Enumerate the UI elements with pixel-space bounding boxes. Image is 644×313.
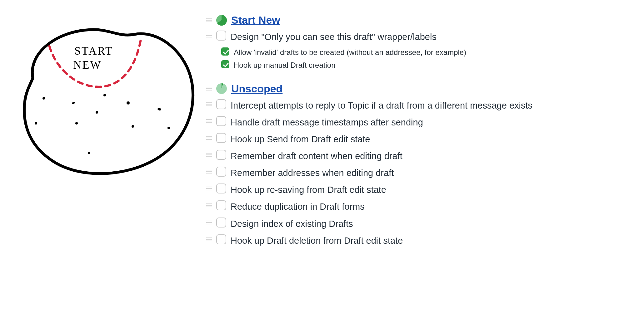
progress-pie-icon xyxy=(216,15,227,26)
drag-handle-icon[interactable] xyxy=(206,85,212,92)
subtask-row: Hook up manual Draft creation xyxy=(221,60,625,70)
drag-handle-icon[interactable] xyxy=(206,185,212,192)
task-checkbox[interactable] xyxy=(216,183,226,193)
task-text: Design "Only you can see this draft" wra… xyxy=(231,31,437,43)
svg-point-4 xyxy=(157,108,162,111)
section-title-link[interactable]: Unscoped xyxy=(231,83,282,95)
drag-handle-icon[interactable] xyxy=(206,17,212,24)
svg-point-9 xyxy=(167,127,170,129)
svg-point-2 xyxy=(103,94,106,96)
task-text: Hook up Draft deletion from Draft edit s… xyxy=(231,234,403,247)
drag-handle-icon[interactable] xyxy=(206,32,212,39)
task-checkbox[interactable] xyxy=(216,150,226,160)
drag-handle-icon[interactable] xyxy=(206,202,212,209)
subtask-checkbox[interactable] xyxy=(221,60,229,68)
svg-point-10 xyxy=(88,152,90,154)
section-header: Start New xyxy=(206,14,625,26)
task-list-panel: Start NewDesign "Only you can see this d… xyxy=(206,0,644,313)
svg-point-3 xyxy=(127,101,130,105)
drag-handle-icon[interactable] xyxy=(206,219,212,226)
task-row: Hook up Draft deletion from Draft edit s… xyxy=(206,234,625,247)
task-row: Reduce duplication in Draft forms xyxy=(206,200,625,213)
drag-handle-icon[interactable] xyxy=(206,134,212,142)
task-row: Design index of existing Drafts xyxy=(206,218,625,230)
task-checkbox[interactable] xyxy=(216,116,226,126)
task-text: Design index of existing Drafts xyxy=(231,218,353,230)
scope-dots xyxy=(35,94,170,154)
task-checkbox[interactable] xyxy=(216,99,226,109)
drag-handle-icon[interactable] xyxy=(206,151,212,159)
task-checkbox[interactable] xyxy=(216,200,226,210)
sketch-label-line2: NEW xyxy=(73,59,102,71)
subtask-text: Hook up manual Draft creation xyxy=(234,60,336,70)
section-unscoped: UnscopedIntercept attempts to reply to T… xyxy=(206,83,625,247)
drag-handle-icon[interactable] xyxy=(206,168,212,175)
task-text: Hook up re-saving from Draft edit state xyxy=(231,183,386,196)
subtask-checkbox[interactable] xyxy=(221,47,229,56)
task-checkbox[interactable] xyxy=(216,167,226,177)
task-row: Remember addresses when editing draft xyxy=(206,167,625,179)
task-row: Design "Only you can see this draft" wra… xyxy=(206,31,625,43)
task-row: Hook up Send from Draft edit state xyxy=(206,133,625,145)
progress-pie-icon xyxy=(216,83,227,94)
task-checkbox[interactable] xyxy=(216,31,226,41)
svg-point-0 xyxy=(42,97,45,100)
task-text: Reduce duplication in Draft forms xyxy=(231,200,365,213)
svg-point-1 xyxy=(72,101,75,104)
drag-handle-icon[interactable] xyxy=(206,117,212,125)
task-checkbox[interactable] xyxy=(216,218,226,227)
sketch-label-line1: START xyxy=(74,45,113,57)
svg-point-6 xyxy=(75,122,78,125)
section-header: Unscoped xyxy=(206,83,625,95)
task-row: Intercept attempts to reply to Topic if … xyxy=(206,99,625,112)
task-checkbox[interactable] xyxy=(216,234,226,244)
task-text: Hook up Send from Draft edit state xyxy=(231,133,370,145)
svg-point-7 xyxy=(96,111,98,114)
task-text: Intercept attempts to reply to Topic if … xyxy=(231,99,532,112)
subtask-row: Allow 'invalid' drafts to be created (wi… xyxy=(221,47,625,57)
task-text: Handle draft message timestamps after se… xyxy=(231,116,423,129)
task-row: Handle draft message timestamps after se… xyxy=(206,116,625,129)
drag-handle-icon[interactable] xyxy=(206,236,212,243)
task-row: Remember draft content when editing draf… xyxy=(206,150,625,162)
sketch-panel: START NEW xyxy=(0,0,206,313)
subtask-text: Allow 'invalid' drafts to be created (wi… xyxy=(234,47,466,57)
svg-point-5 xyxy=(35,122,37,125)
svg-point-8 xyxy=(132,125,134,128)
section-start-new: Start NewDesign "Only you can see this d… xyxy=(206,14,625,70)
drag-handle-icon[interactable] xyxy=(206,100,212,108)
task-text: Remember draft content when editing draf… xyxy=(231,150,402,162)
section-title-link[interactable]: Start New xyxy=(231,14,280,26)
scope-sketch: START NEW xyxy=(3,12,203,182)
task-text: Remember addresses when editing draft xyxy=(231,167,394,179)
task-checkbox[interactable] xyxy=(216,133,226,143)
task-row: Hook up re-saving from Draft edit state xyxy=(206,183,625,196)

• Requirement:
Drop the pictures and reproduce the rest of the entries above exactly.

• Exercise result:
Enumerate the UI elements with pixel-space bounding boxes. Image is 644×313.
progress-pie-icon xyxy=(216,15,227,26)
drag-handle-icon[interactable] xyxy=(206,85,212,92)
subtask-row: Hook up manual Draft creation xyxy=(221,60,625,70)
drag-handle-icon[interactable] xyxy=(206,185,212,192)
task-checkbox[interactable] xyxy=(216,183,226,193)
task-text: Design "Only you can see this draft" wra… xyxy=(231,31,437,43)
svg-point-4 xyxy=(157,108,162,111)
section-title-link[interactable]: Unscoped xyxy=(231,83,282,95)
drag-handle-icon[interactable] xyxy=(206,17,212,24)
svg-point-9 xyxy=(167,127,170,129)
svg-point-2 xyxy=(103,94,106,96)
task-text: Hook up Draft deletion from Draft edit s… xyxy=(231,234,403,247)
drag-handle-icon[interactable] xyxy=(206,32,212,39)
task-checkbox[interactable] xyxy=(216,150,226,160)
drag-handle-icon[interactable] xyxy=(206,202,212,209)
subtask-checkbox[interactable] xyxy=(221,60,229,68)
svg-point-10 xyxy=(88,152,90,154)
section-header: Start New xyxy=(206,14,625,26)
task-list-panel: Start NewDesign "Only you can see this d… xyxy=(206,0,644,313)
svg-point-3 xyxy=(127,101,130,105)
drag-handle-icon[interactable] xyxy=(206,219,212,226)
task-row: Hook up Draft deletion from Draft edit s… xyxy=(206,234,625,247)
task-row: Reduce duplication in Draft forms xyxy=(206,200,625,213)
drag-handle-icon[interactable] xyxy=(206,134,212,142)
task-row: Design index of existing Drafts xyxy=(206,218,625,230)
task-checkbox[interactable] xyxy=(216,116,226,126)
task-text: Design index of existing Drafts xyxy=(231,218,353,230)
scope-dots xyxy=(35,94,170,154)
task-checkbox[interactable] xyxy=(216,99,226,109)
drag-handle-icon[interactable] xyxy=(206,151,212,159)
task-checkbox[interactable] xyxy=(216,200,226,210)
sketch-label-line2: NEW xyxy=(73,59,102,71)
subtask-text: Hook up manual Draft creation xyxy=(234,60,336,70)
section-unscoped: UnscopedIntercept attempts to reply to T… xyxy=(206,83,625,247)
drag-handle-icon[interactable] xyxy=(206,168,212,175)
task-text: Hook up re-saving from Draft edit state xyxy=(231,183,386,196)
subtask-checkbox[interactable] xyxy=(221,47,229,56)
task-checkbox[interactable] xyxy=(216,167,226,177)
task-row: Remember addresses when editing draft xyxy=(206,167,625,179)
task-row: Design "Only you can see this draft" wra… xyxy=(206,31,625,43)
task-row: Hook up Send from Draft edit state xyxy=(206,133,625,145)
progress-pie-icon xyxy=(216,83,227,94)
task-checkbox[interactable] xyxy=(216,31,226,41)
svg-point-0 xyxy=(42,97,45,100)
task-text: Reduce duplication in Draft forms xyxy=(231,200,365,213)
svg-point-1 xyxy=(72,101,75,104)
drag-handle-icon[interactable] xyxy=(206,117,212,125)
task-checkbox[interactable] xyxy=(216,218,226,227)
sketch-label-line1: START xyxy=(74,45,113,57)
svg-point-6 xyxy=(75,122,78,125)
section-header: Unscoped xyxy=(206,83,625,95)
task-row: Intercept attempts to reply to Topic if … xyxy=(206,99,625,112)
task-checkbox[interactable] xyxy=(216,234,226,244)
task-text: Hook up Send from Draft edit state xyxy=(231,133,370,145)
svg-point-7 xyxy=(96,111,98,114)
task-text: Intercept attempts to reply to Topic if … xyxy=(231,99,532,112)
subtask-row: Allow 'invalid' drafts to be created (wi… xyxy=(221,47,625,57)
task-text: Handle draft message timestamps after se… xyxy=(231,116,423,129)
task-row: Handle draft message timestamps after se… xyxy=(206,116,625,129)
drag-handle-icon[interactable] xyxy=(206,236,212,243)
task-row: Remember draft content when editing draf… xyxy=(206,150,625,162)
sketch-panel: START NEW xyxy=(0,0,206,313)
subtask-text: Allow 'invalid' drafts to be created (wi… xyxy=(234,47,466,57)
svg-point-5 xyxy=(35,122,37,125)
svg-point-8 xyxy=(132,125,134,128)
section-start-new: Start NewDesign "Only you can see this d… xyxy=(206,14,625,70)
drag-handle-icon[interactable] xyxy=(206,100,212,108)
task-text: Remember draft content when editing draf… xyxy=(231,150,402,162)
section-title-link[interactable]: Start New xyxy=(231,14,280,26)
scope-sketch: START NEW xyxy=(3,12,203,182)
task-text: Remember addresses when editing draft xyxy=(231,167,394,179)
task-checkbox[interactable] xyxy=(216,133,226,143)
task-row: Hook up re-saving from Draft edit state xyxy=(206,183,625,196)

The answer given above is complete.